The Dice Goblin Gains A New Dice Bag

My dad wore a tie to work almost every day of his adult life, and still had a vast collection when he passed away in 2019. My mum asked if I’d be interested in them, but a) I wear a tie for job interviews approximately once every three or four years, and b) I don’t have a lot of storage in my flat. Ergo, I took an old Phantom tie my father loved (for sentimental reasons) and passed on the rest.

Rather than give the ties to goodwill, my mum partnered with a crafty friend to give the surplus new life. They transformed some into cushions, which my sister and I received as Christmas gifts, but there was still plenty of tie fabric left over. My sister elected to get another cushion, but I have about as much need for cushions as I have a need for neckties, so I passed on that as well.

Instead, we had a quick brainstorm about possible transformations that would fit into my life. “What would be really useful,” I said, “would be a dice bag for all my gaming dice. The pencil case I’ve been using for the last few years has never really fit them all.”

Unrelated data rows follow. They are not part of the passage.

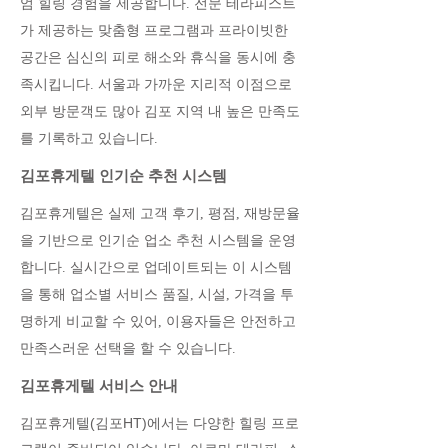
엄 힐링 경험을 제공합니다. 전문 테라피스트
가 제공하는 맞춤형 프로그램과 프라이빗한
공간은 심신의 피로 해소와 휴식을 동시에 충
족시킵니다. 서울과 가까운 지리적 이점으로
외부 방문객도 많아 김포 지역 내 높은 만족도
를 기록하고 있습니다.
김포휴게텔 인기순 추천 시스템
김포휴게텔은 실제 고객 후기, 평점, 재방문율
을 기반으로 인기순 업소 추천 시스템을 운영
합니다. 실시간으로 업데이트되는 이 시스템
을 통해 업소별 서비스 품질, 시설, 가격을 투
명하게 비교할 수 있어, 이용자들은 안전하고
만족스러운 선택을 할 수 있습니다.
김포휴게텔 서비스 안내
김포휴게텔(김포HT)에서는 다양한 힐링 프로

I didn’t think about it much after that. Then, last month, Allan of pop culture artifact generators Type40 kicked off a weekly. Pulp Cthulhu campaign and I was reaching for dice every Sunday. The limits of my set-up were being tested, regularly, and coming up short, and I’d started searching for various replacements online.

Thankfully, I hadn’t pulled the trigger on buying one, because the first words out of mum’s mouth when we gathered for dad’s memorial birthday dinner were “I’ve got your dice bags for you.”

There’s two of them, which means I can split my dice collection into a d10-intensive Call of Cthulhu bag and a more general DnD bag. It may mean buying a few extra rounds of dice to bulk things out (oh no!), but it’s nice to be carrying a little piece of my dad along to every game.

Current Gamer Kit

I’ve spent the last five or six years running Marvel Heroic at our weekly game sessions, which usually meant carting around a buttload of dice and ten years worth of game notes every time we had a session.

When that campaign ended last month, we transitioned to John Harper’s Blades in the Dark–a game about gangs of scoundrels in a pressure-cooker fantasy city where every bit of turf needs to be fought for with a scrap.

The group built themselves around the conceit of being a a cult devoted to an ancient cat goddess, the three core members consisting of an immigrant lawyer dealing in ghost rights, an immigrant academic who is basically Indiana Jones with feline features, and an immigrant locksmith whose turned into the crime-savvy burglar of the crew.

In the space of three sessions they’ve got involved in a gang war, pissed off a local consulate, found themselves embroiled in the affairs of several vengeful ghosts, and attacked people with ghosts, ghost-bombs, spectral honey badgers, and impressionable college students.

I’ll give the system this: it excels at generating hooks from play, and what seems like relatively straightforward system is surprisingly complex when you start playing. I’m really digging the tone–we’re a little more anime action than the default system seems built for, but the slow sense of the characters miring themselves in the muck as they try to do good is definitely seeping in.

The the thing that really pleases me is how lightweight the whole system is. I’ve got a game folder that is on the verge of being sidelined, as I basically need the core rulebook, a handful of dice between sessions, and two notebooks (one for brainstorming, one for tracking things session by session).

I’m very late to the party for this one, but if you’re a gamer with an interest in stories and spec fic, I heartily recommend this one.

Putting the Gamer Hat Back On

We recently dug out the big box o’ board games here in Casa Del Brain Jar, separating out everything that we can rock with two players and working our way through them. I haven’t played board games regularly in about six or seven years—not since my primary board-gaming friends decamped for Melbourne for good—and I have a bad tendency towards playing other people’s games when I do.

Then we spent a week playing Zombies!!! and Killer Bunnies and my partner’s copy of the pirate-themed card game Splice, and my brain started poking at board games I might want to pick up soon. My partner started researching games and identifying those that looked interesting.

At the same time, I’ve been poking at new RPG systems for the first time since 2011. Getting familiar with the Blades in the Dark system so we can pick it up in place of our now-completed-after-nine-years Thursday Night Superhero Campaign. Kicking the tyres on a Shadowrun game I might run at some stage.

And it’s funny—for a few years, I didn’t really feel like a gamer. I played games every now and then, but I wasn’t really part of a gaming community in the same way I had been as a younger man. I didn’t get excited about new releases of games, didn’t go searching for new opportunities, and didn’t really gather to talk about them online or at conventions. The part of my brain that used to be all about gaming communities got subsumed by writing fiction, and there weren’t enough spoons to manage the gaming stuff on top.

One of my goals for 2019—often interrupted and hard to get back to—was trying to recapture that feeling of being part of a larger community. Putting my gamer hat back on, after years of being writing-focused.

It’s happening slowly, but it’s getting there.